Can this be correct? Although the lessor did prevail on part of its claim for repairs, the Court held that the plain and unambiguous language of the lease did not exclude claims between the parties and did not require success. What if the lessor brought an action for repairs and lost? Under the Court’s analysis, the lessee would have to pay the lessor’s attorneys’ fees. In fact, under the Court’s analysis, the lessee could never prevail in an action against the lessor because it indemnified the lessor against “all actions.”
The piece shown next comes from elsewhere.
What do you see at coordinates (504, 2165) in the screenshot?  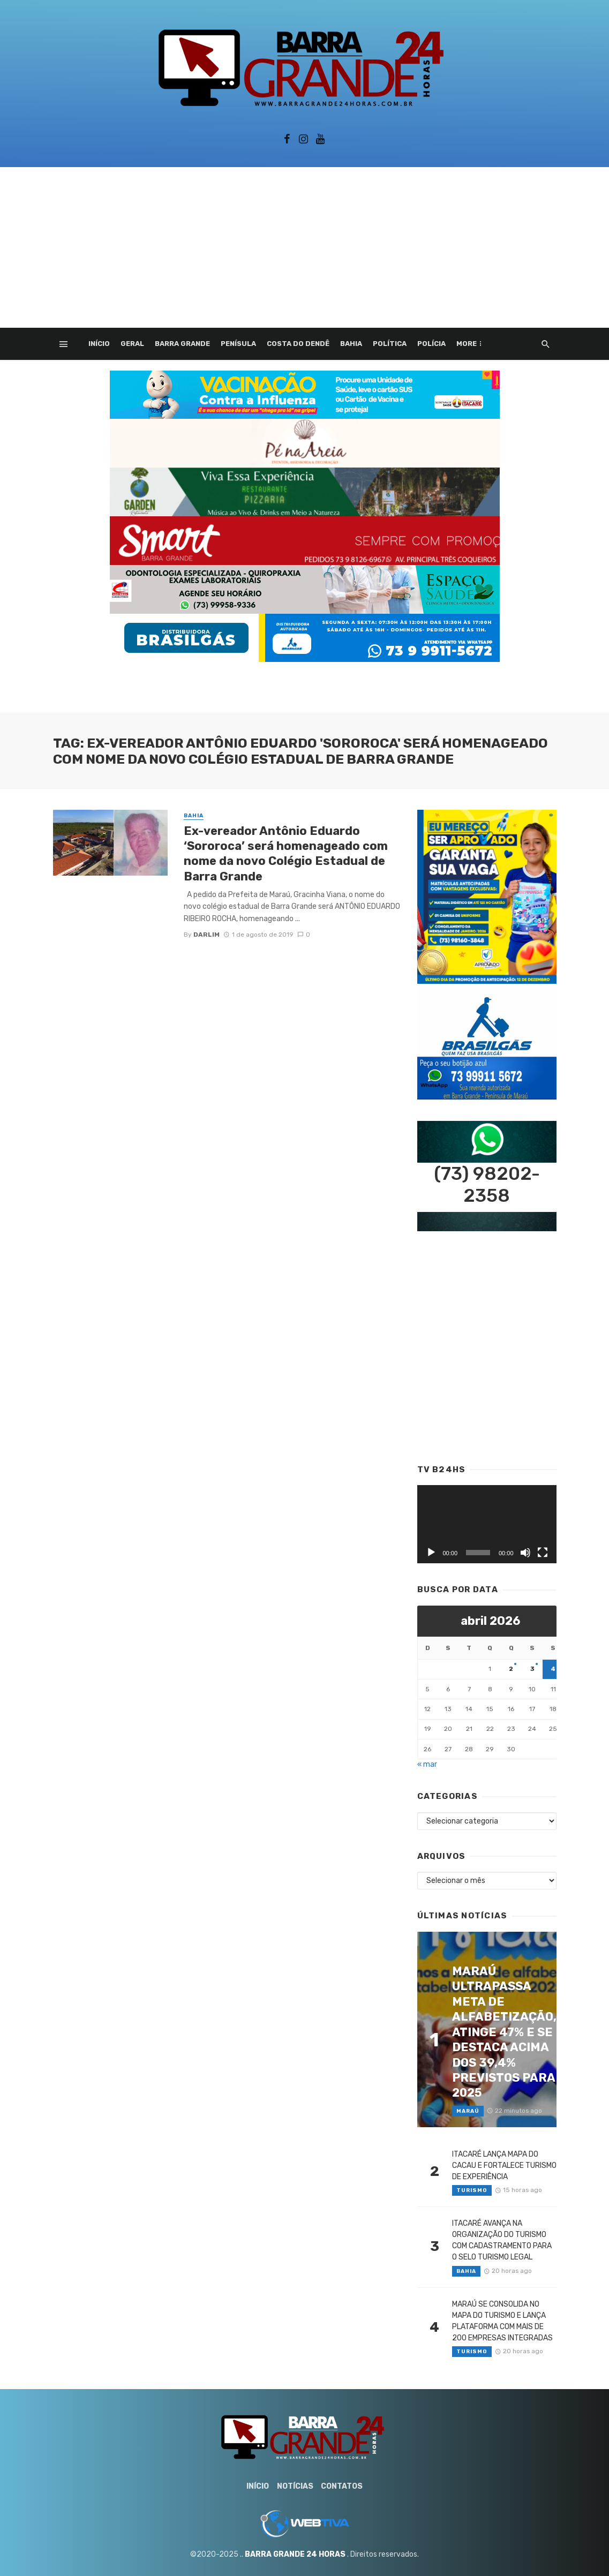 I see `ITACARÉ LANÇA MAPA DO CACAU E FORTALECE TURISMO DE EXPERIÊNCIA` at bounding box center [504, 2165].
It seems obvious that the reason the provision does not have a “prevailing party” or success requirement is because it is not meant to address actions between the parties. The lessee is required to indemnify the lessor, including fees, in any action by a third party, whether or not the lessor prevails. The lessor is basically saying: “If I get sued, you will handle it.” The problem is that the language of the lease does not specifically address the issue. The Court has, in the past, refused to read contracts in a way that would create a commercially unreasonable result – it should have done so here as well, in my opinion. (See here for a recent article on the New York courts’ treatment of the issue.)

The Court also affirmed the fee award under a second lease provision dealing with correcting events of default. Therefore, the case would have turned out the same had it rejected the indemnification argument - all the more reason not to go there.